Wendy Woods returned for her second and final remote segment, this time featuring a San Bruno, California, optometrist, Dr. Gordon L. Epstein, who developed his own custom database manager to run his practice. Woods explained that Epstein had tried, but wasn’t satisfied with, any of the software designed specifically for optometry. So he put together his own, called Eye-Base.

This was actually a customized interface built on top of Ashton-Tate’s dBASE, Woods said. Epstein used Eye-Base to track inventory, patient accounts, and appointment scheduling, among other things. Epstein told Woods that the computer was a means in which he could make the rules. And if they don’t obey those rules, he could make changes. Indeed, Epstein had added other programs to his custom system, including Paperback Software’s VP-Info. This was a graph program that allowed him to compare the time it took to receive supplies from different vendors and determine which activities generated the most revenue.

Woods said that as with many businesses, optometrists were at a crossroads. Caught between changing technology and the limits of various software packages, there was a great deal of confusion. That was why Epstein and thousands of others had to become as good in computers as in their own professions.

Looking at Relational Databases

Thom Kozik and Lynn Luukinen joined Cheifet and Kildall for the final studio segment. Kozik was the applications director with Ashton-Tate, the developer of dBASE III Plus. Luukinen was director of advanced products with Microrim, which developed and published R:BASE.

Kildall opened by noting the products demonstrated in the previous studio segment, PFS Professional File and Q&A, were both flat-file database managers. How did a relational database like dBASE differ? Kozik said a relational system took advantage of the fact that a lot of data was often kept in different departments or disparate sets of information. So you could relate information from one file to another, such as connecting invoices to orders. There was a common number generally kept between both pieces of information that made them related.

Cheifet asked Kozik for a demonstration of dBASE III Plus. Kozik showed off the menu-driven assistant that came with the new version. This assistant let users program settings for commonly used files and tasks into a “view file” type that could then be accessed directly from the menu. The user could thus restore their settings with a single command.

Continuing the demo, Kozik said if you knew the piece of information you wanted to look for–say a specific customer number–you could enter it directly into a search field. The software then positioned you at the appropriate record. A status line at the bottom of the screen informed you of your current location within the database. (dBASE didn’t actually display the record at this point, it only informed you that it had located the record.) Kozik then selected the EDIT function to look at the record inside a pre-created screen. You could use the assistant to create additional screens for the same database.

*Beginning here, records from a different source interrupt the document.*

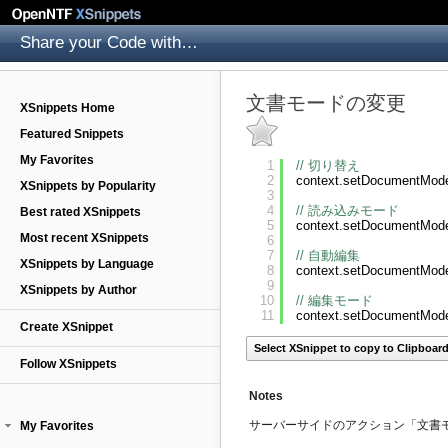
Share your Code with others
文書モードの変更
XSnippets Home
Featured Snippets
My Favorites
1
// 切り替え
2
context.setDocumentMod
XSnippets by Popularity
3
4
// 読み込みモード
Best rated XSnippets
5
context.setDocumentMod
Most recent XSnippets
6
7
// 自動編集
XSnippets by Language
8
context.setDocumentMod
9
XSnippets by Author
10
// 編集モード
11
context.setDocumentMod
Create XSnippet
Select XSnippet to copy to Clipboar
Follow XSnippets
Notes
サーバーサイドのアクション「文書
My Favorites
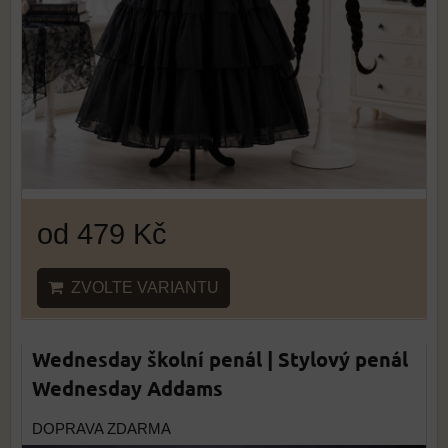
od 479 Kč
ZVOLTE VARIANTU
Wednesday školní penál | Stylový penál
Wednesday Addams
DOPRAVA ZDARMA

Kozik added that dBASE was designed to handle millions of records at a time. It was obviously hard to work with that many pieces of information. So you could filter down information by creating a query. Using an “advanced query system,” you could create a custom search. For this demo, Kozik created a query to look for records that used the word “group.” This allowed you to work with a smaller set of data. dBASE also kept a record of previous commands entered in a history buffer, which could be saved to a different file.

Cheifet turned to Luukinen and asked about her company’s product, R:BASE, which was also a relational database manager. How did it differ from dBASE? Luukinen said the primary difference was that R:BASE provided additional tools with the database to allow the users to automate functions. For example, there was a tool to automate applications. There was also a tool to create complex forms or reports without the need for programming.

Cheifet next asked about the improvements in the most recent release of R:BASE, known as System V, over the original product. Luukinen said there had been lots of different changes. The aforementioned automation tools were probably the biggest change. There was also now multi-user capability and new built-in financial functions.

Luukinen then provided a demo of R:BASE. Specifically, she demonstrated the application creation feature. She showed how you could modify a previously created application designed to create reports. Essentially, this allowed you to create and write an entire macro program without having to learn the underlying programming language or write code. The new application was then available from the main menu screen.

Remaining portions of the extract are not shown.